Véase que los presupuestos que se aprueban cada año en las Cortes ocupan miles de folios (recuérdese la tradicional estampa de la furgoneta cargada de papeles llegando al Congreso, hoy sustituida por un CD o un pendrive). En teoría, se supone que cada partido, cada año, estando en el poder, entregaría un proyecto de presupuestos diferente. Es oportuno recordar que en los presupuestos están las verdaderas políticas: cuánto se dedica a qué, dónde, cómo y durante cuánto tiempo. ¡Esos son los verdaderos programas políticos! Un programa político no son las promesas genéricas del panfleto del buzón: “por un futuro mejor”, “por una mejor ciudad”, “por el futuro que nos merecemos”, “por unos servicios como nos corresponde”. Eso y nada es lo mismo. ¿Alguien propondría nunca lo contrario? No, entonces es completamente absurdo clamar por todo ello.
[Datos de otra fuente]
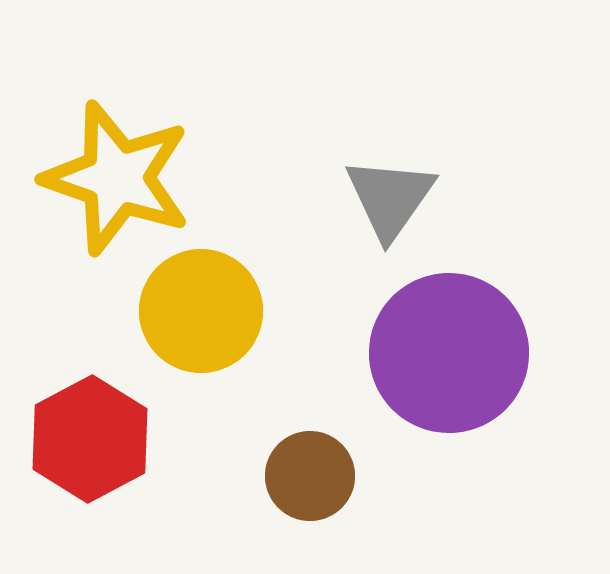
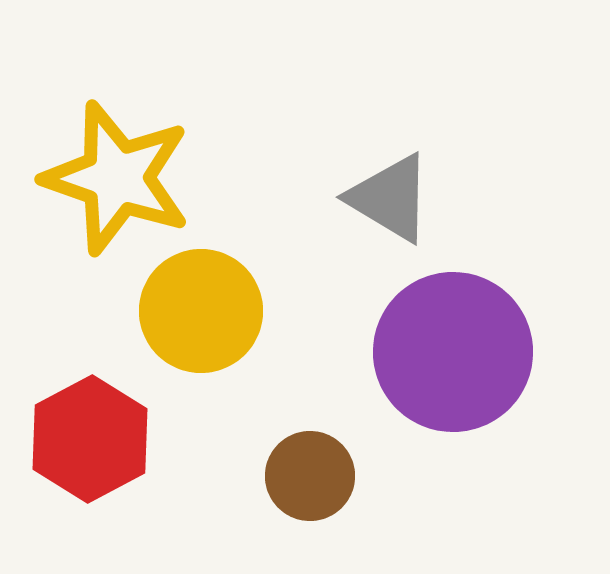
gray triangle: rotated 34 degrees counterclockwise
purple circle: moved 4 px right, 1 px up
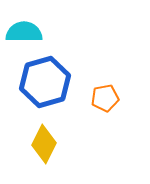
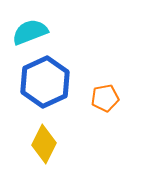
cyan semicircle: moved 6 px right; rotated 21 degrees counterclockwise
blue hexagon: rotated 9 degrees counterclockwise
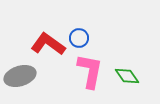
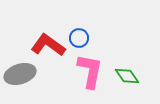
red L-shape: moved 1 px down
gray ellipse: moved 2 px up
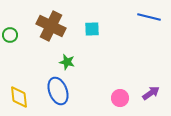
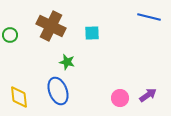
cyan square: moved 4 px down
purple arrow: moved 3 px left, 2 px down
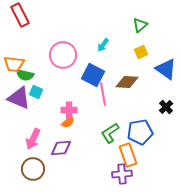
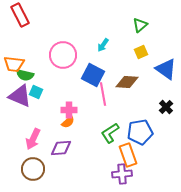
purple triangle: moved 1 px right, 2 px up
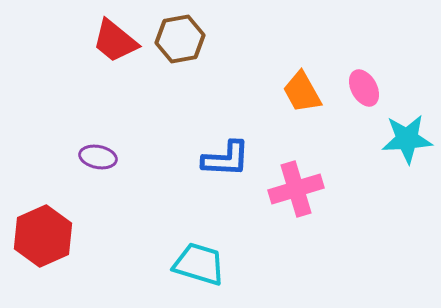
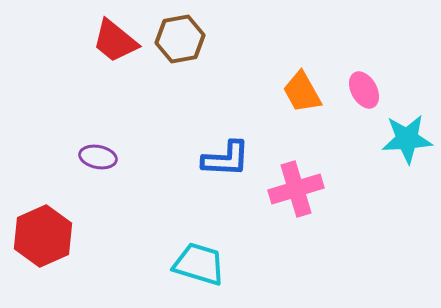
pink ellipse: moved 2 px down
Entonces, si quisiera haber ido a votar con conocimiento de causa, a sabiendas de que sé qué estoy votando, teniendo claro que mi decisión es fundamentada, que elijo lo que creo que realmente será beneficioso para mi entorno y los próximos cuatro años, ¿no debería leer con detenimiento cada una de las 4 furgonetas de cada uno de la docena de partidos, llenas de proyectos de presupuestos que determinarán las políticas que llevarán a cabo cada uno? Multipliquemos eso varias veces, pues hay que atender a las elecciones municipales, a las territoriales, Senado, Parlamento, algún que otro referéndum para aprobar proyectos a largo plazo… ¿Hay materialmente tiempo suficiente para que alguien se los lea cada cuatro años, ya no yo, sino ellos mismos?
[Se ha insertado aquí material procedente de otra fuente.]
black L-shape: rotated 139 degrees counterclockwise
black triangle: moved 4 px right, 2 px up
No, no lo hay. Jesús Ros, del PSOE de Valencia, me reconoció recientemente (antes de las elecciones municipales de 2011) que ni siquiera existían programas amplios a nivel municipal ni autonómico antes de unas elecciones, y que a nivel nacional... ¡ni lo sabía! Que eso era así porque en realidad los partidos no tienen ni idea de lo que se podrá o no hacer una vez les hayan votado. Costó sacárselo pero lo reconocio, y estamos hablando de un diputado autonómico. Me dijo que en realidad todo se reducía a pura confianza en gestores. Al preguntarle que bajo qué parámetros podía yo elegir si confiar más en él que en otro, ya que no conocía personalmente a ninguno de ninguna manera que no fuera meramente superficial, no supo ni contestar.
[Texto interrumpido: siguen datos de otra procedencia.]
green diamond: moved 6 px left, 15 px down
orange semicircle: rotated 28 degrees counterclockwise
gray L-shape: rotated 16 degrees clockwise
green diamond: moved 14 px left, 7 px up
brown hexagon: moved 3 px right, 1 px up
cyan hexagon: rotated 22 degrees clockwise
Entonces ¡qué se supone que tengo que ir a elegir! ¿A quien más haya dado la tabarra con el megáfono a base de paseitos de coche, arriba y debajo de mi calle? ¿A quién más carteles haya conseguido colgar en espacios públicos y más se haya hecho notar en las calles, ya de por sí saturadas de carteles y rótulos comerciales? ¿A quien más simpático me caiga? ¿A quien he votado siempre, pues no pienso cambiar de opinión en la vida porque eso prueba mi capacidad, nula será, de raciocinio? ¿Al nombre que más me suene cuando tenga la papeleta delante? ¿A los rojos? ¿O a los fachas?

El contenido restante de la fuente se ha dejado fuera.